Por favor, Dios, sea cual sea el destino, que llegue ya. No lo soporto más.

Da igual. Quien tocó a la puerta fue Valentina. Vino a despedirse de mí. No trajo a nuestra pequeña niña. No se lo reprocho, y aunque me sienta mal por ello, lo comprendo. Nunca les conté nada acerca de mi trato con la banda, pero Valentina había intuido que algo malo estaba ocurriendo desde el instante en el cual les pedí a ella y a Isabella irse de la casa.
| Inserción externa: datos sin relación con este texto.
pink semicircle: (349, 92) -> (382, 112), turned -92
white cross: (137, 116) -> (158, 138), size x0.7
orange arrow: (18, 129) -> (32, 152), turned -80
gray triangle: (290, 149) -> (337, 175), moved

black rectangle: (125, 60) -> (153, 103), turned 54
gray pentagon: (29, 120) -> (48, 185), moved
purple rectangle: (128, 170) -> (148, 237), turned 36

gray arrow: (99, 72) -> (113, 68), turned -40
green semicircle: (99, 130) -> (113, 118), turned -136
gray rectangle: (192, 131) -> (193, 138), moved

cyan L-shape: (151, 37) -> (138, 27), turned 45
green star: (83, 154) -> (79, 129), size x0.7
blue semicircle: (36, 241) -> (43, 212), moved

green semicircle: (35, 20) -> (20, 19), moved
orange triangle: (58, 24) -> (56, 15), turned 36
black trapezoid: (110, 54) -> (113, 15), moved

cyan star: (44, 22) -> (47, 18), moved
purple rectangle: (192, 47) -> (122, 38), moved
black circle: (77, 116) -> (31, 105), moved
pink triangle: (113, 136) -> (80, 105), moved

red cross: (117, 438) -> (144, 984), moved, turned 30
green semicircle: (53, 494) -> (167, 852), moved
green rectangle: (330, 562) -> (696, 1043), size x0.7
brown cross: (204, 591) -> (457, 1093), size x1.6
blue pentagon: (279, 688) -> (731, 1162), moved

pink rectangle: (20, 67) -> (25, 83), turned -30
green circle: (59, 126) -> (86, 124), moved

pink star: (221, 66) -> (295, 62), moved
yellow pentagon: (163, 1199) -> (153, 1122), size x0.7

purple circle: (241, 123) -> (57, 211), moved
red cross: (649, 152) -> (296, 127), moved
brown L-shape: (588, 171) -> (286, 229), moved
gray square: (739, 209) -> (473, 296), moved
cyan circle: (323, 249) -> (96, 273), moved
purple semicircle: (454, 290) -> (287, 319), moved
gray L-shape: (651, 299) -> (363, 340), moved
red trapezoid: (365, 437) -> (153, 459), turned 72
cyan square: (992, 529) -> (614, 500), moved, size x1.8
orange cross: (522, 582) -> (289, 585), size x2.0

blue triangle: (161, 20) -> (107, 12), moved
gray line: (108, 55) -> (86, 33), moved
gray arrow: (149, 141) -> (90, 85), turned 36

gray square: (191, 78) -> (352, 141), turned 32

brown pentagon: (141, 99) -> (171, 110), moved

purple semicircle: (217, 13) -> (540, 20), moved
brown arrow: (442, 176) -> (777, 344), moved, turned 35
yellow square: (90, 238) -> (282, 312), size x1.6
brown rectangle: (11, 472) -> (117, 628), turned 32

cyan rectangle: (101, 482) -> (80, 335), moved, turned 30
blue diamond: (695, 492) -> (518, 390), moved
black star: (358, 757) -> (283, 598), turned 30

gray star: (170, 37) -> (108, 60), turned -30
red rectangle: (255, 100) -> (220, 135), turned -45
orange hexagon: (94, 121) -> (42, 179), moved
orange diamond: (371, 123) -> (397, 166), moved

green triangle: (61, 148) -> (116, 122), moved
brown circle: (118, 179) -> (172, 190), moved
Valentina sabía que habíamos conseguido la expendedora gracias a una deuda con esos hombres de los bajos fondos; entendía que la expendedora debía de producir cierta cantidad de dinero para darles un porcentaje descaradamente alto. En un principio se logró, por lo menos hasta la llegada de la temporada baja, y luego el fluctuar del mercado, y las ventas descendieron a picos alarmantes, y yo me vi desesperado. Un día, meses después de estar mintiéndole a aquella banda sobre las ganancias, a altas horas de la noche alguien aporreó a la puerta de la casa. Quienes estaban al otro lado del umbral cuando abrí no eran más que colegiales, y por eso estuve a punto de echarlos a patadas. Alarmado, trastabillé hacia atrás al ver las empuñaduras de unas armas sobresaliendo de su cintura. Los muchachos lo tomaron como una invitación a seguir y se sentaron en el sofá.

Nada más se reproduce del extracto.